South Africa is rated Baa1, the third-lowest investment-grade level and on par with Mexico, Thailand and Russia. Moody’s maintained a negative outlook on the nation’s debt, citing concerns about the outlook for mining, South Africa’s biggest export earner, and increasing pressure on the government to raise spending before next year’s parliamentary elections.

Finance Minister Pravin Gordhan’s “renewed commitment to spending restraint” will stabilize government debt at levels comparable with similarly rated peers, Moody’s said in an e-mailed statement dated yesterday. “The spending ceiling is now a firmly entrenched anchor for fiscal policy.”

In his February budget speech, Gordhan pledged to cut spending to reduce the budget shortfall, estimated at 4.6 percent of gross domestic product for the year through March. Moody’s, Standard & Poor’s and Fitch Ratings have downgraded the nation’s debt since September, concerned by a slowing economy and rising spending pressures. Moody’s and S&P have a negative outlook on the rating, indicating they may lower it further.

‘Proactive Measures’

The “government has taken proactive measures to address all the key concerns raised by Moody’s and remains committed to implement these measures,” the National Treasury said in an e-mailed statement after the Moody’s decision. The government is “confident that the various measures that are being implemented will in time contribute to improved ratings for South Africa,” it said.
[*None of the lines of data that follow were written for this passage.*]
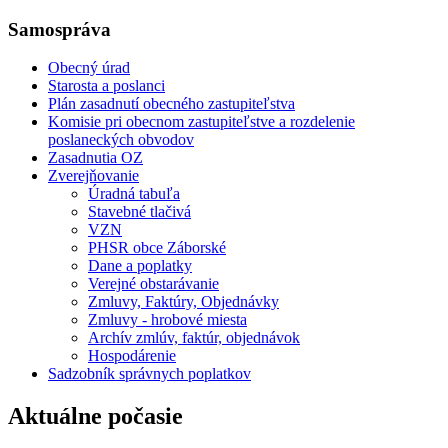
Samospráva
Obecný úrad
Starosta a poslanci
Plán zasadnutí obecného zastupiteľstva
Komisie pri obecnom zastupiteľstve a rozdelenie
poslaneckých obvodov
Zasadnutia OZ
Zverejňovanie
Úradná tabuľa
Stavebné tlačivá
VZN
PHSR obce Záborské
Dane a poplatky
Verejné obstarávanie
Zmluvy, Faktúry, Objednávky
Zmluvy - hrobové miesta
Archív zmlúv, faktúr, objednávok
Hospodárenie
Sadzobník správnych poplatkov
Aktuálne počasie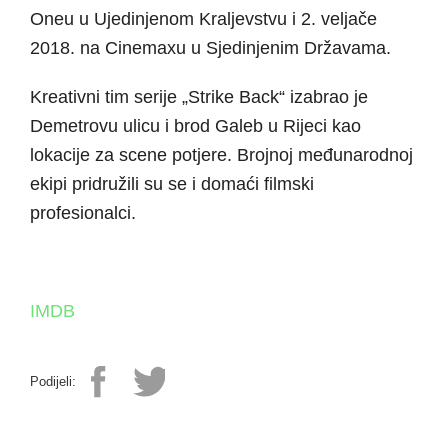
Oneu u Ujedinjenom Kraljevstvu i 2. veljače
2018. na Cinemaxu u Sjedinjenim Državama.
Kreativni tim serije „Strike Back“ izabrao je
Demetrovu ulicu i brod Galeb u Rijeci kao
lokacije za scene potjere. Brojnoj međunarodnoj
ekipi pridružili su se i domaći filmski
profesionalci.
IMDB
Podijeli: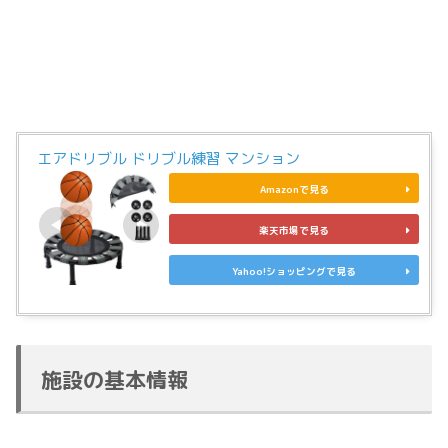
エアドリブル ドリブル練習 マンション
Amazonで見る
楽天市場で見る
Yahoo!ショッピングで見る
施設の基本情報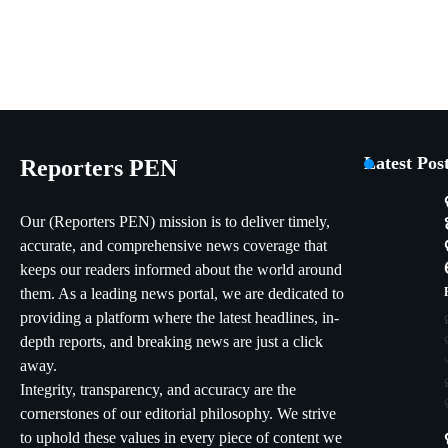
Latest Pos
Reporters PEN
Our (Reporters PEN) mission is to deliver timely,
accurate, and comprehensive news coverage that
keeps our readers informed about the world around
them. As a leading news portal, we are dedicated to
providing a platform where the latest headlines, in-
depth reports, and breaking news are just a click
away.
Integrity, transparency, and accuracy are the
cornerstones of our editorial philosophy. We strive
to uphold these values in every piece of content we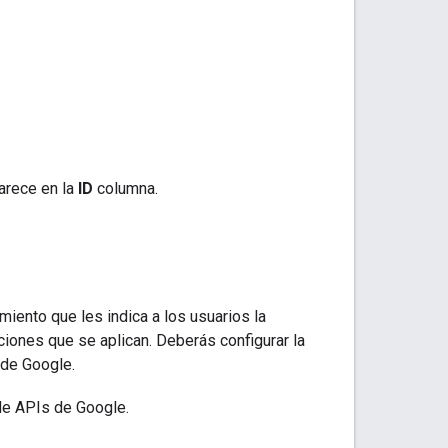
parece en la
ID
columna.
iento que les indica a los usuarios la
iciones que se aplican. Deberás configurar la
 de Google.
de APIs de Google.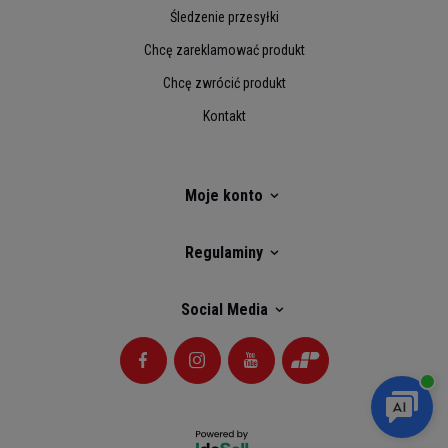
Śledzenie przesyłki
Chcę zareklamować produkt
Chcę zwrócić produkt
Kontakt
Moje konto
Regulaminy
Social Media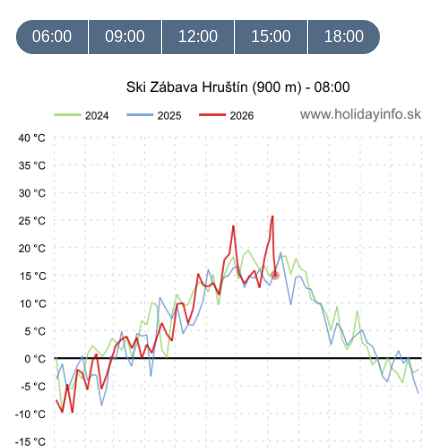
06:00
09:00
12:00
15:00
18:00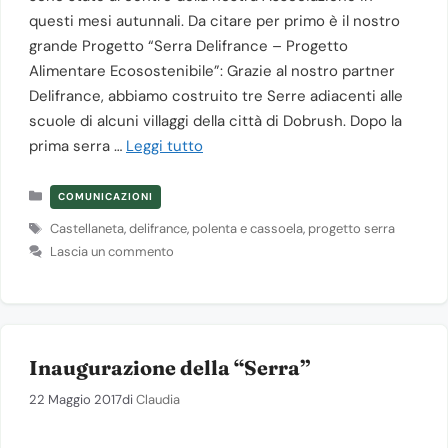
questi mesi autunnali. Da citare per primo è il nostro
grande Progetto “Serra Delifrance – Progetto
Alimentare Ecosostenibile”: Grazie al nostro partner
Delifrance, abbiamo costruito tre Serre adiacenti alle
scuole di alcuni villaggi della città di Dobrush. Dopo la
prima serra …
Leggi tutto
Categorie
COMUNICAZIONI
Tag
Castellaneta
,
delifrance
,
polenta e cassoela
,
progetto serra
Lascia un commento
Inaugurazione della “Serra”
22 Maggio 2017
di
Claudia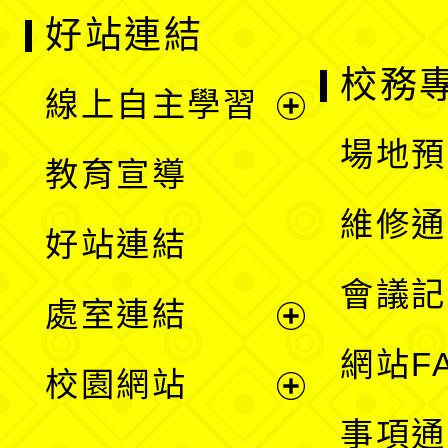
好站連結
校務
線上自主學習
展
場地預
教育宣導
開
維修通
好站連結
選
會議記
處室連結
單
展
網站F
校園網站
開
展
事項通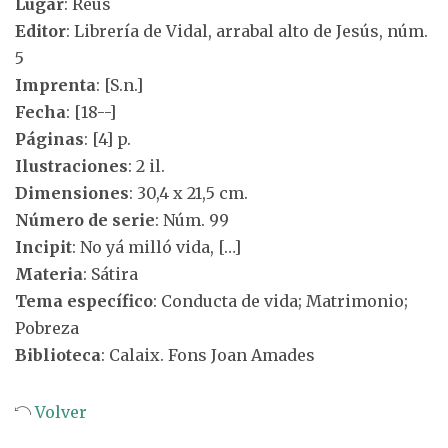
Lugar
: Reus
Editor
: Librería de Vidal, arrabal alto de Jesús, núm.
5
Imprenta
: [S.n.]
Fecha
: [18--]
Páginas
: [4] p.
Ilustraciones
: 2 il.
Dimensiones
: 30,4 x 21,5 cm.
Número de serie
: Núm. 99
Incipit
: No yá milló vida, […]
Materia
: Sátira
Tema específico
: Conducta de vida; Matrimonio;
Pobreza
Biblioteca
: Calaix. Fons Joan Amades
Volver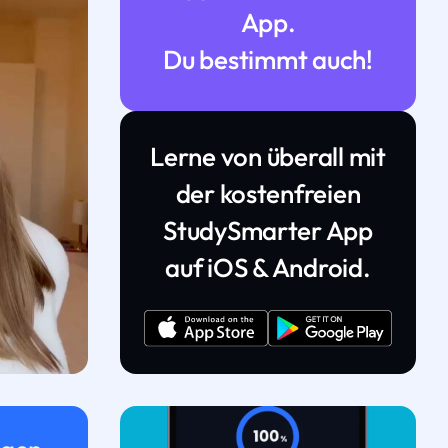
App.
Du bestimmt auch!
Lerne von überall mit
der kostenfreien
StudySmarter App
auf iOS & Android.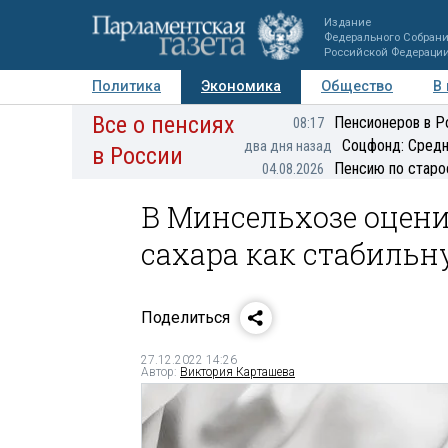
Издание
Федерального Собран
Российской Федераци
Политика
Экономика
Общество
В
Все о пенсиях
Фото
Авторы
Персоны
Мнения
Регионы
Пенсионеров в Р
08:17
Соцфонд: Средн
два дня назад
в России
Пенсию по старо
04.08.2026
В Минсельхозе оцен
сахара как стабиль
Поделиться
27.12.2022 14:26
Автор:
Виктория Карташева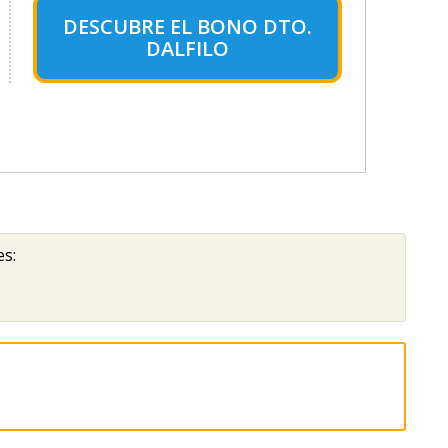
DESCUBRE EL BONO DTO.
DALFILO
es: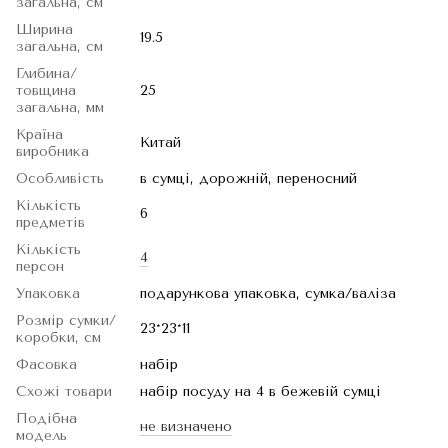
загальна, см
Ширина
19.5
загальна, см
Глибина/
товщина
25
загальна, мм
Країна
Китай
виробника
Особливість
в сумці, дорожній, переносний
Кількість
6
предметів
Кількість
4
персон
Упаковка
подарункова упаковка, сумка/валіза
Розмір сумки/
23*23*11
коробки, см
Фасовка
набір
Схожі товари
набір посуду на 4 в бежевій сумці
Подібна
не визначено
модель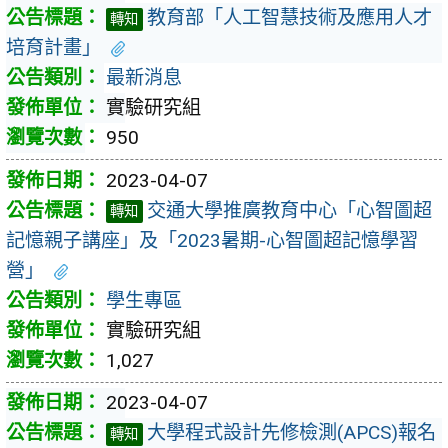
教育部「人工智慧技術及應用人才
轉知
培育計畫」
最新消息
實驗研究組
950
2023-04-07
交通大學推廣教育中心「心智圖超
轉知
記憶親子講座」及「2023暑期-心智圖超記憶學習
營」
學生專區
實驗研究組
1,027
2023-04-07
大學程式設計先修檢測(APCS)報名
轉知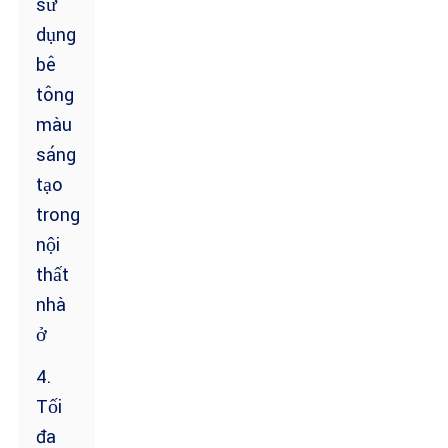
sử
dụng
bê
tông
màu
sáng
tạo
trong
nội
thất
nhà
ở
4.
Tối
đa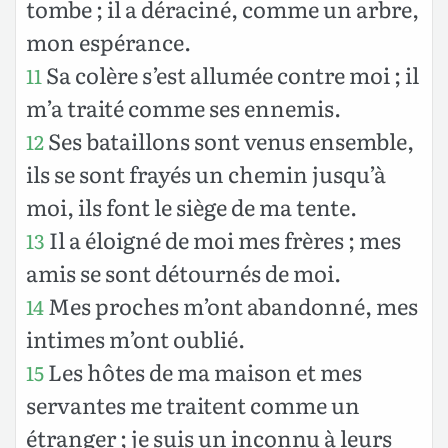
tombe ; il a déraciné, comme un arbre,
mon espérance.
Sa colère s’est allumée contre moi ; il
11
m’a traité comme ses ennemis.
Ses bataillons sont venus ensemble,
12
ils se sont frayés un chemin jusqu’à
moi, ils font le siège de ma tente.
Il a éloigné de moi mes frères ; mes
13
amis se sont détournés de moi.
Mes proches m’ont abandonné, mes
14
intimes m’ont oublié.
Les hôtes de ma maison et mes
15
servantes me traitent comme un
étranger ; je suis un inconnu à leurs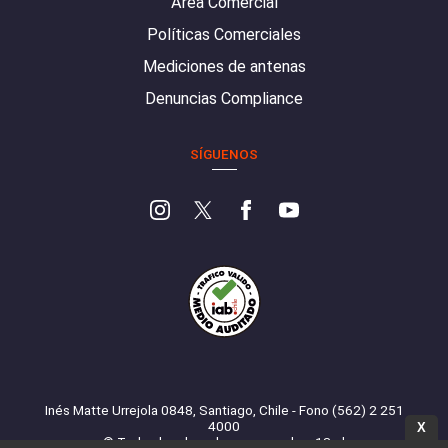
Área Comercial
Políticas Comerciales
Mediciones de antenas
Denuncias Compliance
SÍGUENOS
Inés Matte Urrejola 0848, Santiago, Chile - Fono (562) 2 251
4000
X
© Todos los derechos reservados. 13.cl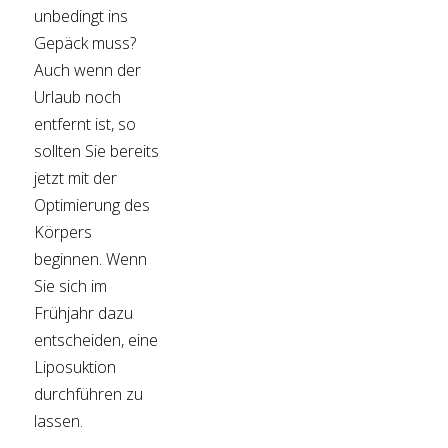
unbedingt ins
Gepäck muss?
Auch wenn der
Urlaub noch
entfernt ist, so
sollten Sie bereits
jetzt mit der
Optimierung des
Körpers
beginnen. Wenn
Sie sich im
Frühjahr dazu
entscheiden, eine
Liposuktion
durchführen zu
lassen.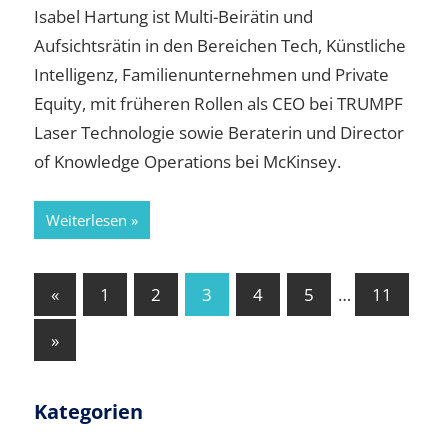
Isabel Hartung ist Multi-Beirätin und
Aufsichtsrätin in den Bereichen Tech, Künstliche
Intelligenz, Familienunternehmen und Private
Equity, mit früheren Rollen als CEO bei TRUMPF
Laser Technologie sowie Beraterin und Director
of Knowledge Operations bei McKinsey.
Weiterlesen
Seitennummerierung
Vorherige
«
1
2
3
4
5
…
11
Beiträge
der
Nächste
»
Beiträge
Beiträge
Kategorien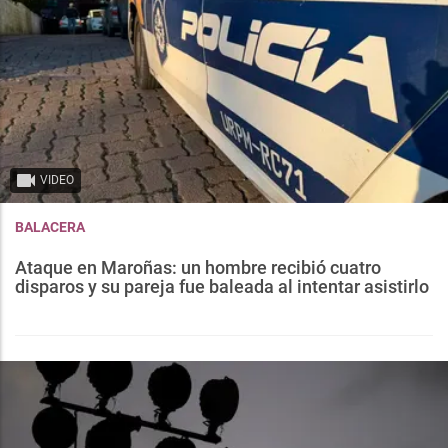
VIDEO
BALACERA
Ataque en Maroñas: un hombre recibió cuatro
disparos y su pareja fue baleada al intentar asistirlo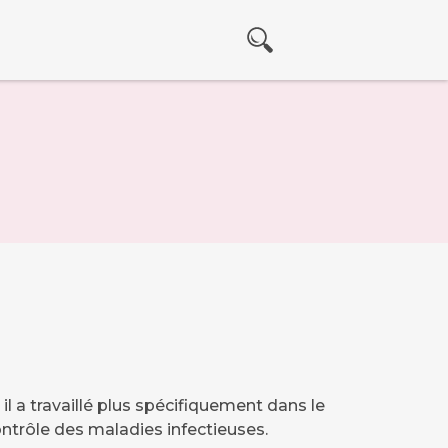
 a travaillé plus spécifiquement dans le
contrôle des maladies infectieuses.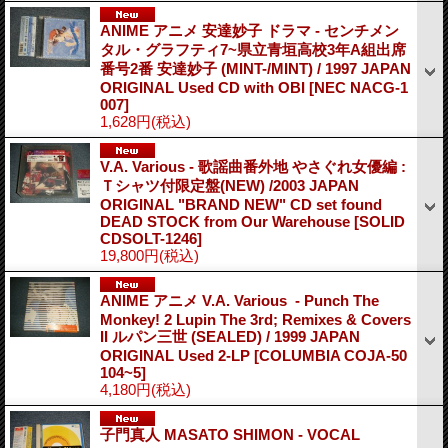
ANIME アニメ 安達妙子 ドラマ - センチメン
タル・グラフティ7~県立青垣高校3年A組出席
番号2番 安達妙子 (MINT-/MINT) / 1997 JAPAN
ORIGINAL Used CD with OBI
[NEC NACG-1
007]
1,628円
(税込)
V.A. Various - 歌謡曲番外地 やさぐれ女優編 :
Ｔシャツ付限定盤(NEW) /2003 JAPAN
ORIGINAL "BRAND NEW" CD set found
DEAD STOCK from Our Warehouse
[SOLID
CDSOLT-1246]
19,800円
(税込)
ANIME アニメ V.A. Various ‎ - Punch The
Monkey! 2 Lupin The 3rd; Remixes & Covers
II ルパン三世 (SEALED) / 1999 JAPAN
ORIGINAL Used 2-LP
[COLUMBIA COJA-50
104~5]
4,180円
(税込)
子門真人 MASATO SHIMON - VOCAL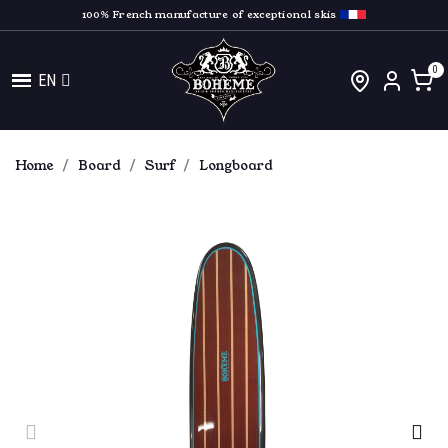
100% French manufacture of exceptional skis
EN
Home
Board
Surf
Longboard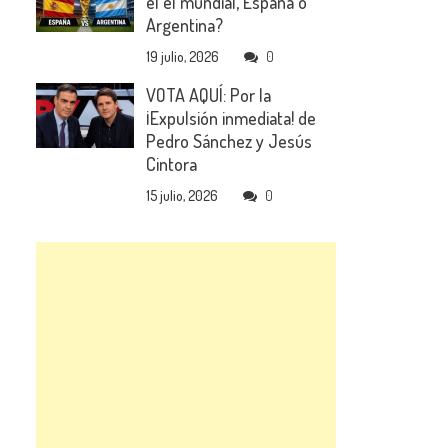
el el mundial, España o
Argentina?
19 julio, 2026
0
VOTA AQUÍ: Por la
¡Expulsión inmediata! de
Pedro Sánchez y Jesús
Cintora
15 julio, 2026
0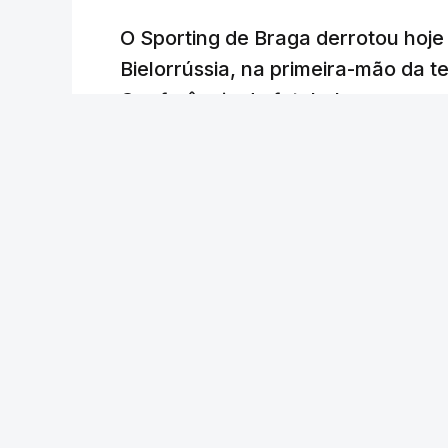
O Sporting de Braga derrotou hoj
Bielorrússia, na primeira-mão da te
Conferência de futebol, com um gol
Lusa
/
6 Agosto 2026, 22:03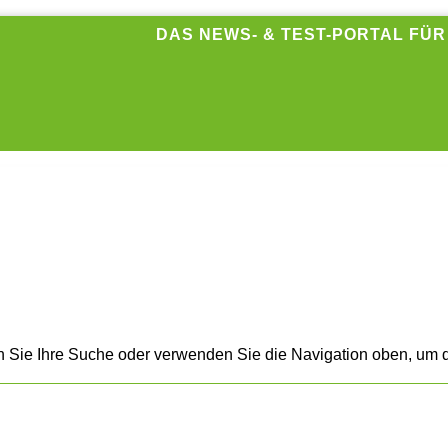
DAS NEWS- & TEST-PORTAL FÜ
n Sie Ihre Suche oder verwenden Sie die Navigation oben, um d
The government’s adoption of the National Development Plan, which seeks to reduce poverty and inequality, and the ruling African National Congress’ rejection of calls to nationalize mines supported South Africa’s rating, Moody’s said. A framework agreement between government, labor unions and mining companies may reduce labor disputes in the industry and lead to more investment and growth, it added.

The rand dropped 0.1 percent to 9.8385 per dollar at 10:35 a.m. in Johannesburg, extending the loss this year to 14 percent.